▶ Your objective: In the records below, which lines include "круговорот"? Copy them.

▶ Material provided:
-.-.-

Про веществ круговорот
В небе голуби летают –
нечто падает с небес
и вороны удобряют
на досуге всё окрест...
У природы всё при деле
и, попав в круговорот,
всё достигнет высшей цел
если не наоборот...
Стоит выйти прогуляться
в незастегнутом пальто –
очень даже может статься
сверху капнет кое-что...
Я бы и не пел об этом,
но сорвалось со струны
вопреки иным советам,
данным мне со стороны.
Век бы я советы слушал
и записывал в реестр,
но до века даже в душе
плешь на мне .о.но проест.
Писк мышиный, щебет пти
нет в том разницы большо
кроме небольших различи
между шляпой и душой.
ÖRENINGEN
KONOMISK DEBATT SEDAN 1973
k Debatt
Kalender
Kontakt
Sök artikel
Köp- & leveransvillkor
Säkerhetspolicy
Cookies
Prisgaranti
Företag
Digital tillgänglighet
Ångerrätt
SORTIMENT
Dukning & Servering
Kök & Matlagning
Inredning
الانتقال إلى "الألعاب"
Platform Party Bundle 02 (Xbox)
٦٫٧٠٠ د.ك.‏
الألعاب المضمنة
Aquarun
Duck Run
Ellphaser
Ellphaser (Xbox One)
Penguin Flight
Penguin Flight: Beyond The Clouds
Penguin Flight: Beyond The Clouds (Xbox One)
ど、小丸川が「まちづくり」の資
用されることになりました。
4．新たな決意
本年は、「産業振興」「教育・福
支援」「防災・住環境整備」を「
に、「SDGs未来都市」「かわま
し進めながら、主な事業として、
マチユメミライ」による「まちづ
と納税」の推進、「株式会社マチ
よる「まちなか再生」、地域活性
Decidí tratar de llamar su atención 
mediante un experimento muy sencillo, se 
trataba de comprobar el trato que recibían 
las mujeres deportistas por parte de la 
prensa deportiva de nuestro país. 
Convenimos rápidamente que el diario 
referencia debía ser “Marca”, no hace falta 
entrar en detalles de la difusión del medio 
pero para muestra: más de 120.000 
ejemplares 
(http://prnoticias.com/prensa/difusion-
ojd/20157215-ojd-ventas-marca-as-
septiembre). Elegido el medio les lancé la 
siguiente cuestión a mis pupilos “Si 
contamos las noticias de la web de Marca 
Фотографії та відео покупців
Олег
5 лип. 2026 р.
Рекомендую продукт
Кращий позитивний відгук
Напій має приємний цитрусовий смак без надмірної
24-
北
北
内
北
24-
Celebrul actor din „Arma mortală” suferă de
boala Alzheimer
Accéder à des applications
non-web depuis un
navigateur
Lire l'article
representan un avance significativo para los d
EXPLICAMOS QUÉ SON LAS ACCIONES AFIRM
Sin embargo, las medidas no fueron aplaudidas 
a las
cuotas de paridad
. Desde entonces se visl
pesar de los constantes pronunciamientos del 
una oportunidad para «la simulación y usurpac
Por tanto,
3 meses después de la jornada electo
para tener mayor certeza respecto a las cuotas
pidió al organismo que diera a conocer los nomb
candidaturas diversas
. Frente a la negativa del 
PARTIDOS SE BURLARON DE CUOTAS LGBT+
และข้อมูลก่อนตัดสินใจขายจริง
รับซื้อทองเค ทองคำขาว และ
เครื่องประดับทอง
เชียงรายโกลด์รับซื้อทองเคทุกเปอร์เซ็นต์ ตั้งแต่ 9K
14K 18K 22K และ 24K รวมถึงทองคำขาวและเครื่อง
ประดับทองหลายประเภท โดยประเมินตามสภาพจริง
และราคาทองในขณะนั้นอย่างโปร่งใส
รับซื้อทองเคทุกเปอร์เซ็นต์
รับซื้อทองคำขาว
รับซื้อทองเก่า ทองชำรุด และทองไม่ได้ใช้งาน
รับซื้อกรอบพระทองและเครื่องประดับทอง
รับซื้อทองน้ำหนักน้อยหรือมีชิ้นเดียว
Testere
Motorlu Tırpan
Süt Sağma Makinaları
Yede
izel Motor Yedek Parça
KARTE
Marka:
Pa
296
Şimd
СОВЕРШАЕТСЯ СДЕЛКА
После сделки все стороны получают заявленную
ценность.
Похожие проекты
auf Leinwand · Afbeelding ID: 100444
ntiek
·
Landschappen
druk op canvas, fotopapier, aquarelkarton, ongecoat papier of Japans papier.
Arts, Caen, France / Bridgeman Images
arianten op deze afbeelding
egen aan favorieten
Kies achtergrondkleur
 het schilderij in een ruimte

-.-.-

▶ Finished task:
Про веществ круговорот
и, попав в круговорот,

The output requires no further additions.